All that is needed is the run of lines from the top of the entries to the line with "categorized as necessary", that line included, repeated exactly and free of pictures.

───── GIVEN RECORDS

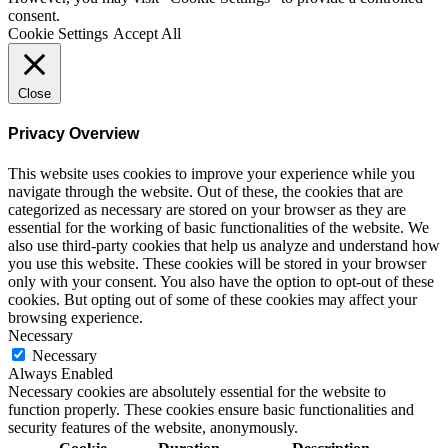
consent.
Cookie Settings
Accept All
Close
Privacy Overview
This website uses cookies to improve your experience while you
navigate through the website. Out of these, the cookies that are
categorized as necessary are stored on your browser as they are
essential for the working of basic functionalities of the website. We
also use third-party cookies that help us analyze and understand how
you use this website. These cookies will be stored in your browser
only with your consent. You also have the option to opt-out of these
cookies. But opting out of some of these cookies may affect your
browsing experience.
Necessary
Necessary
Always Enabled
Necessary cookies are absolutely essential for the website to
function properly. These cookies ensure basic functionalities and
security features of the website, anonymously.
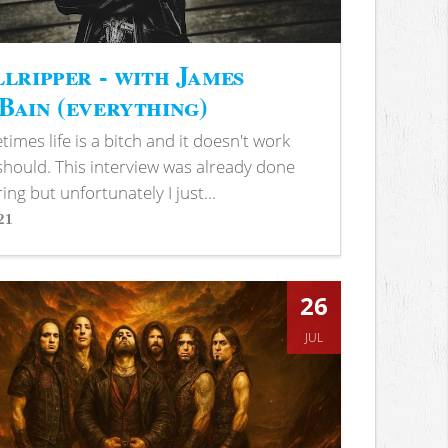
lripper - with James
ain (everything)
imes life is a bitch and it doesn't work
 should. This interview was already done
ring but unfortunately I just...
21
s
26
JUL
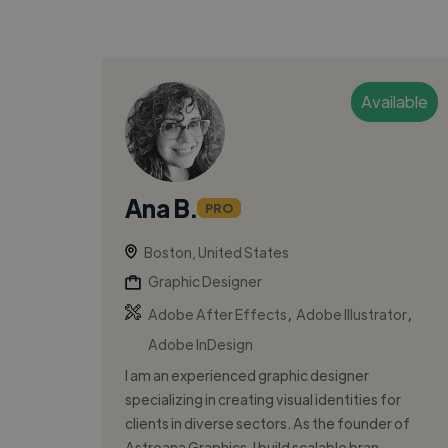
Available
Ana B.
PRO
Boston, United States
Graphic Designer
,
,
Adobe After Effects
Adobe Illustrator
Adobe InDesign
I am an experienced graphic designer
specializing in creating visual identities for
clients in diverse sectors. As the founder of
Astroana Graphics, I build scalable bran...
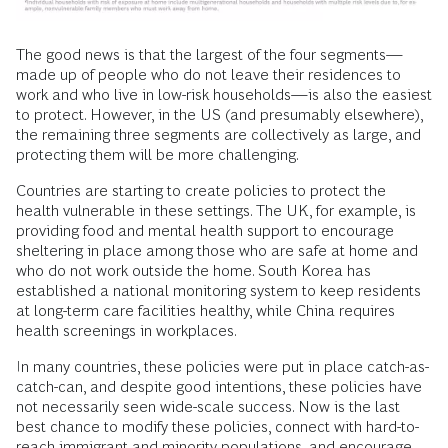
The good news is that the largest of the four segments—
made up of people who do not leave their residences to
work and who live in low-risk households—is also the easiest
to protect. However, in the US (and presumably elsewhere),
the remaining three segments are collectively as large, and
protecting them will be more challenging.
Countries are starting to create policies to protect the
health vulnerable in these settings. The UK, for example, is
providing food and mental health support to encourage
sheltering in place among those who are safe at home and
who do not work outside the home. South Korea has
established a national monitoring system to keep residents
at long-term care facilities healthy, while China requires
health screenings in workplaces.
In many countries, these policies were put in place catch-as-
catch-can, and despite good intentions, these policies have
not necessarily seen wide-scale success. Now is the last
best chance to modify these policies, connect with hard-to-
reach immigrant and minority populations, and encourage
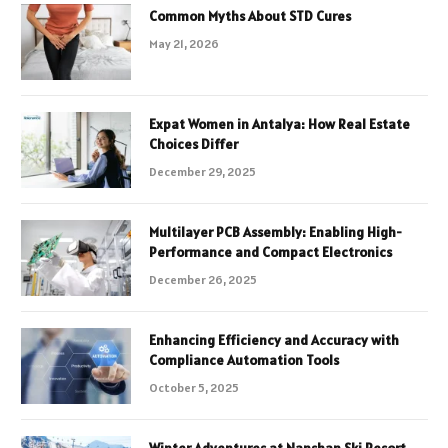
Common Myths About STD Cures
May 21, 2026
Expat Women in Antalya: How Real Estate
Choices Differ
December 29, 2025
Multilayer PCB Assembly: Enabling High-
Performance and Compact Electronics
December 26, 2025
Enhancing Efficiency and Accuracy with
Compliance Automation Tools
October 5, 2025
Winter Adventures at Nanshan Ski Resort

──────────

> _RESULT_
consent.
Cookie Settings
Accept All
Close
Privacy Overview
This website uses cookies to improve your experience while you
navigate through the website. Out of these, the cookies that are
categorized as necessary are stored on your browser as they are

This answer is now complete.